I reached Palmyra, those many years ago, after a long trip of minibuses and thumbed rides from belching diesel trucks, conversing minorly in my barely-there Arabic and the unlimited patience of the people who picked me up. The ruins loomed up in the desert, a sun-baked mix of different eras and styles, from distant pagan antiquity to near history, seemingly disconnected from the world, a testament to both the length and the relative insignificance of our history.

Hitchhiking through Syria was neither dangerous nor was it romantic, though I certainly tried to romanticize it. It was a safe time, in the spring of 2000. Hafez al-Asad was still ruling, and while his undertaker pallor still loomed oppressively in thousands of hagiographic portraits, there was a sense of an ending. The oldest son, Basil, who seemed like he was born with a chest full of unearned medals and a dictator’s toothy grin, had been killed in a car wreck a few years before, and the other son, Bashar, was being groomed. He had been living in England- an ophthalmologist, right? – and there was optimism that he would be different. He couldn’t be worse than his brutal old man. Right?

So long ago. The destruction he has levied on his country is enough to make him one of the great criminals of our time. His brutality is compounded by the vacuum it created, the chaos in which (combined with the destruction of Iraq) ISIS found its strength, galloping on blood-stained horses from a medieval nightmare.

Their bloodlust doesn’t need to be recounted here. This is about Palmyra, which was the scene of horror when ISIS took it over. Public mass executions in ancient amphitheaters, the destruction of ancient, pre-Roman temples, the desecration of a shared human heritage. People reacted in horror at the thought of these illiterate goons wantonly destroying ancient ruins. When the Syrian army retook it over the weekend, there was relief that the destruction wasn’t as bad as was feared– though it was still plenty bad, and the murdered would never come back. For many reasons, Palmyra resonated more than the story of 1000 dead.

For many reasons, Palmyra resonated more than the story of 1000 dead.
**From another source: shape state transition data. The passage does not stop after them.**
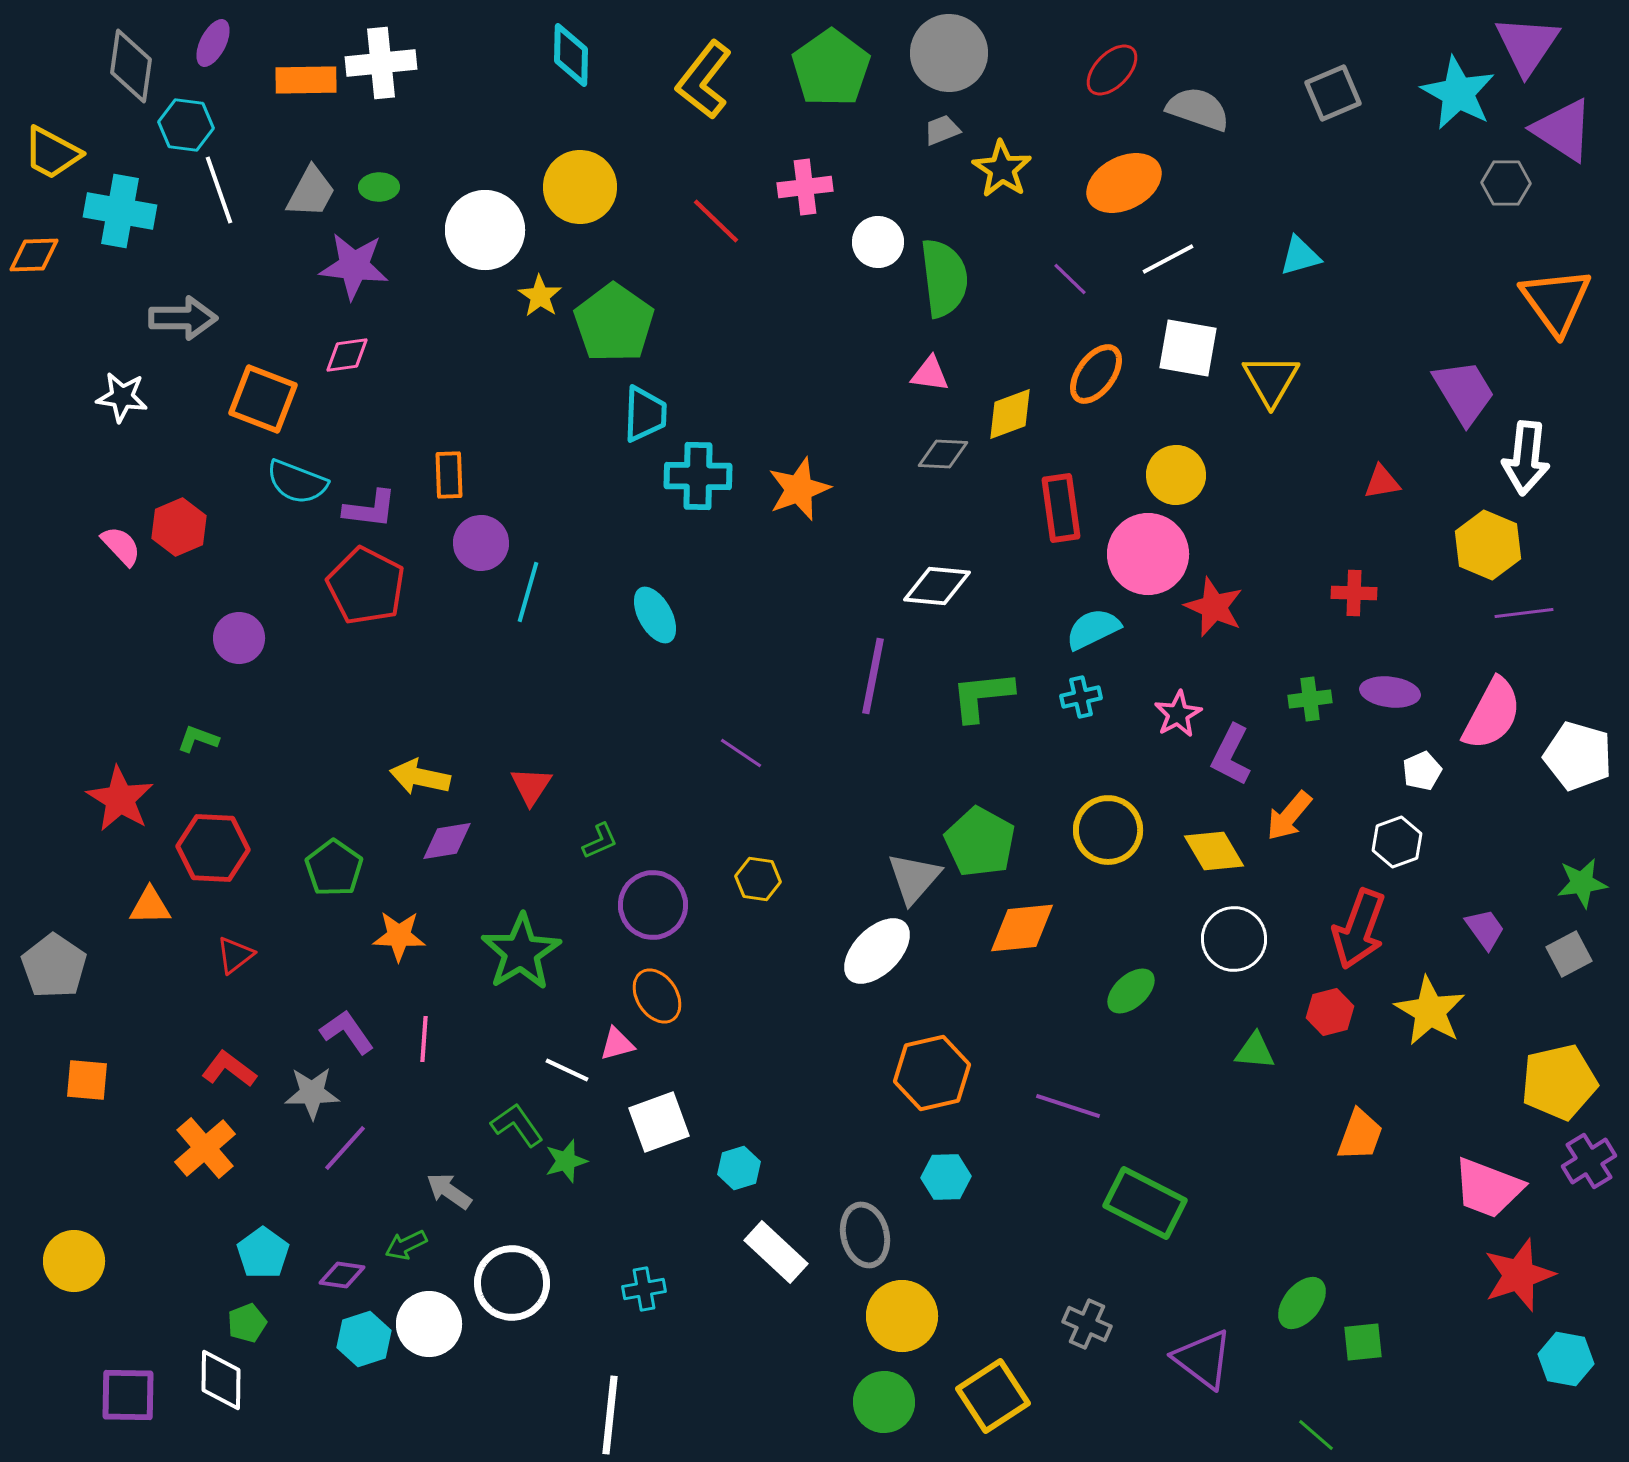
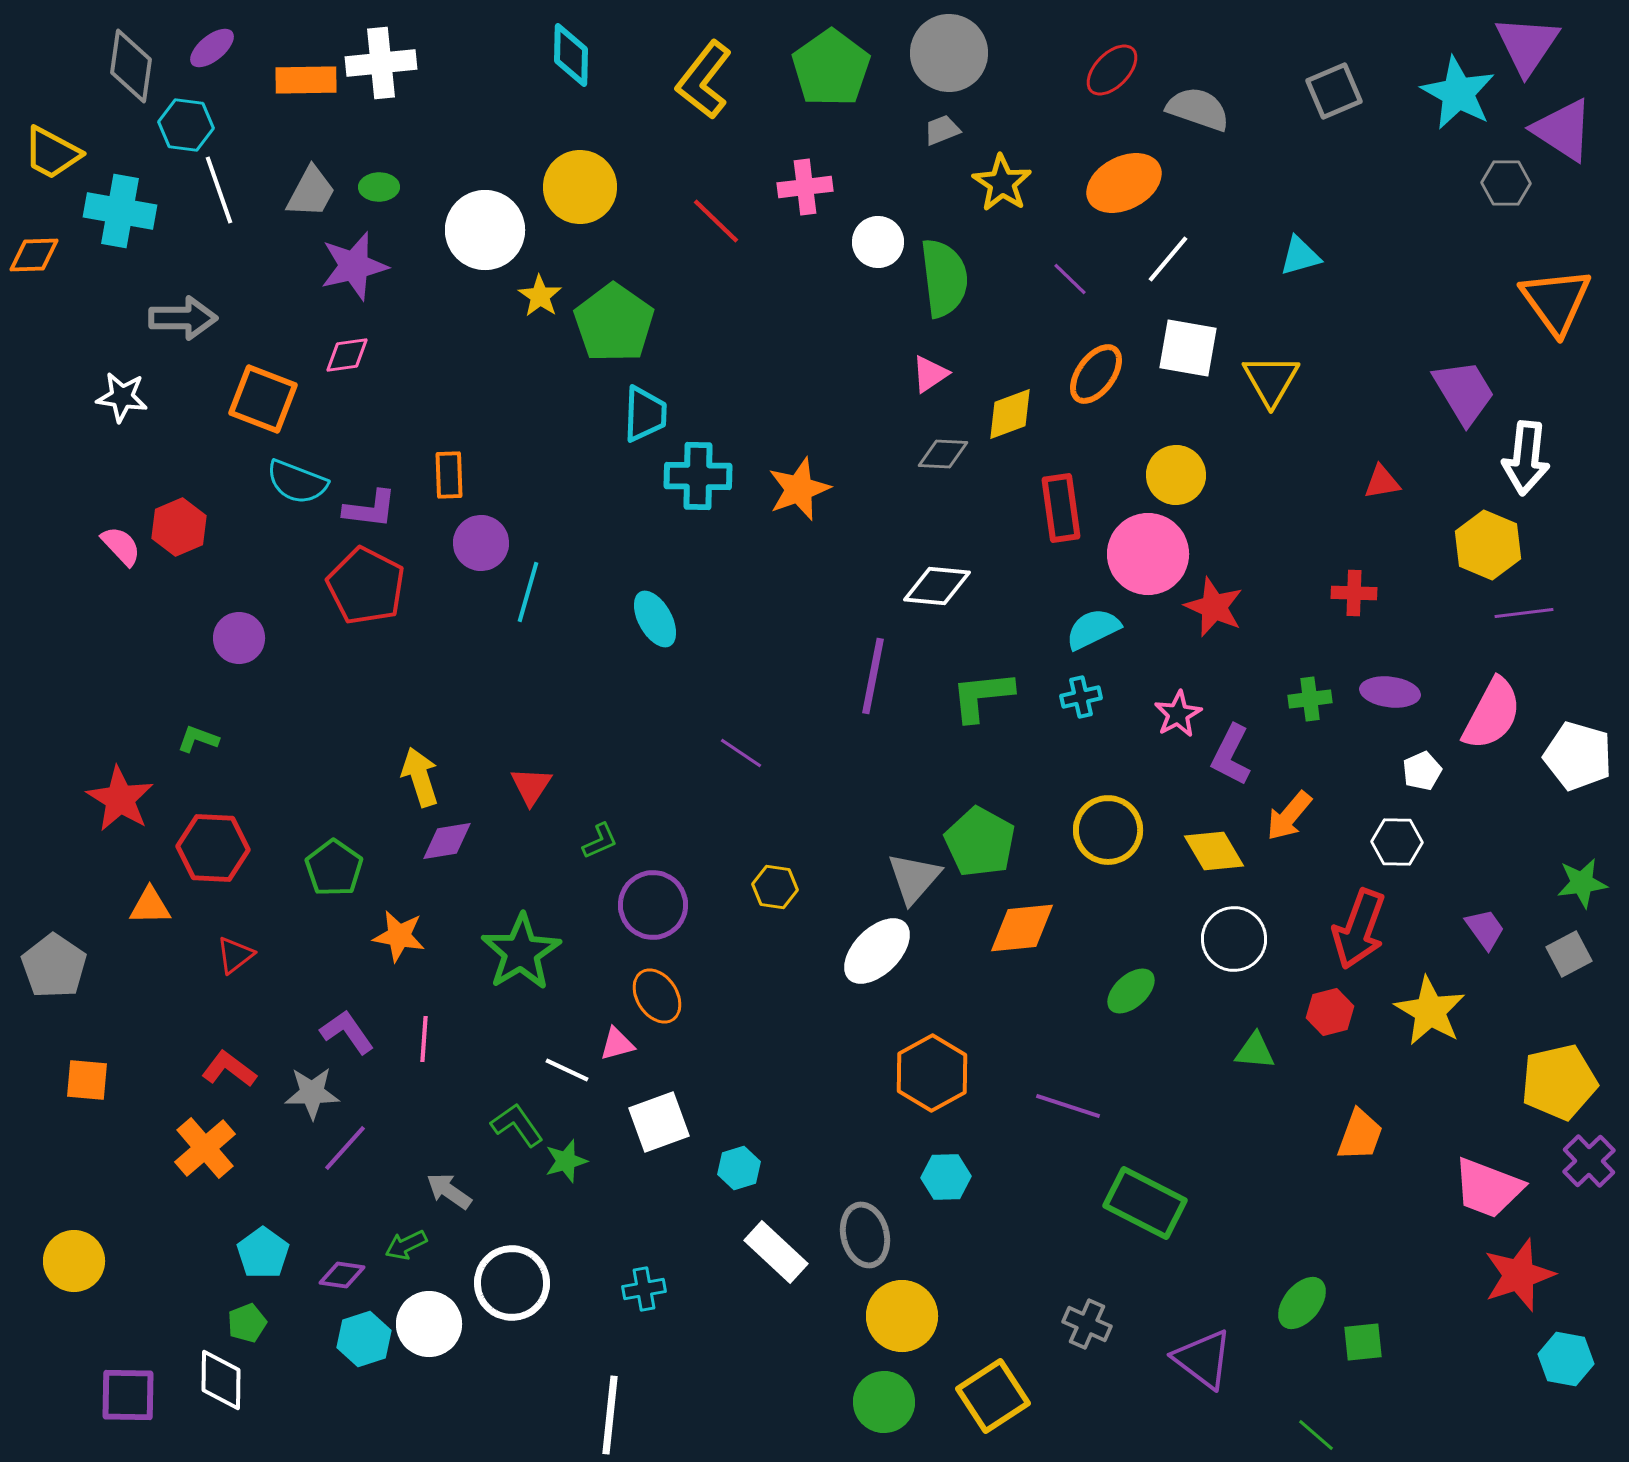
purple ellipse at (213, 43): moved 1 px left, 5 px down; rotated 24 degrees clockwise
gray square at (1333, 93): moved 1 px right, 2 px up
yellow star at (1002, 169): moved 14 px down
white line at (1168, 259): rotated 22 degrees counterclockwise
purple star at (354, 266): rotated 20 degrees counterclockwise
pink triangle at (930, 374): rotated 42 degrees counterclockwise
cyan ellipse at (655, 615): moved 4 px down
yellow arrow at (420, 777): rotated 60 degrees clockwise
white hexagon at (1397, 842): rotated 21 degrees clockwise
yellow hexagon at (758, 879): moved 17 px right, 8 px down
orange star at (399, 936): rotated 8 degrees clockwise
orange hexagon at (932, 1073): rotated 16 degrees counterclockwise
purple cross at (1589, 1161): rotated 12 degrees counterclockwise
The formulation that I saw was that the theater was the scene of executions, not that executions took place, and it happened to be in an ancient theater. The inflection was on the smearing of a tourist place, a place of antique wonder. This is understandable, if a little grotesque. After all, people die all the time, right?

Yes, of course they do. People die horribly, in mute and screaming terror, in Pakistan or Belgium or Syria or Chicago or Yemen, every day. We’re ripped from this earth by the gory animalism of ideology, whether that is radical fundamentalism or the nihilism of post-capital gang life or rampant jingoism or other ancient horrors. It was always this way- I don’t know the whole history of the Palmyra amphitheater, but through the years, the city, which was taken and retaken, in which different beliefs smashed into each other, was the scene of horror and agony, over and over.

It’s horror that has been dulled by the years, baked into the stones and sanctified by admission. It belonged to people in the past, who didn’t feel pain the same way we do, much how people in other countries don’t weep and moan and bleed and die unless we force ourselves to truly imagine it.

That’s one of the reasons why Palmyra was important. That a goof like 21-yr-old me, with stupid hair and the fake profundity of an adolescent poet, was allowed to go there, in a country that was “supposed” to hate Americans, is why places like that matter. I sat in the old Arab Castle, in solitude, overlooking the ruins, the vast expanse of lives that went into building them, and living in them. It was a castle built for war, that now existed for tourists to connect with the past.

It’s optimistic. ISIS will not last forever. Even Bashar al-Asad will one day fall. This is a generational catastrophe, one that will reverberate for decades, remaking the Middle East. But as the reaction to Palmyra shows- as the existence of Palmyra proves- there is more a sense of shared humanity now than ever. It’s just a matter of overcoming our superstitions and ideologies and small-mindedness, and truly using the empathy of imagination. It’s a matter of recognizing that while we live in the flicker, we don’t have to put out the light just yet.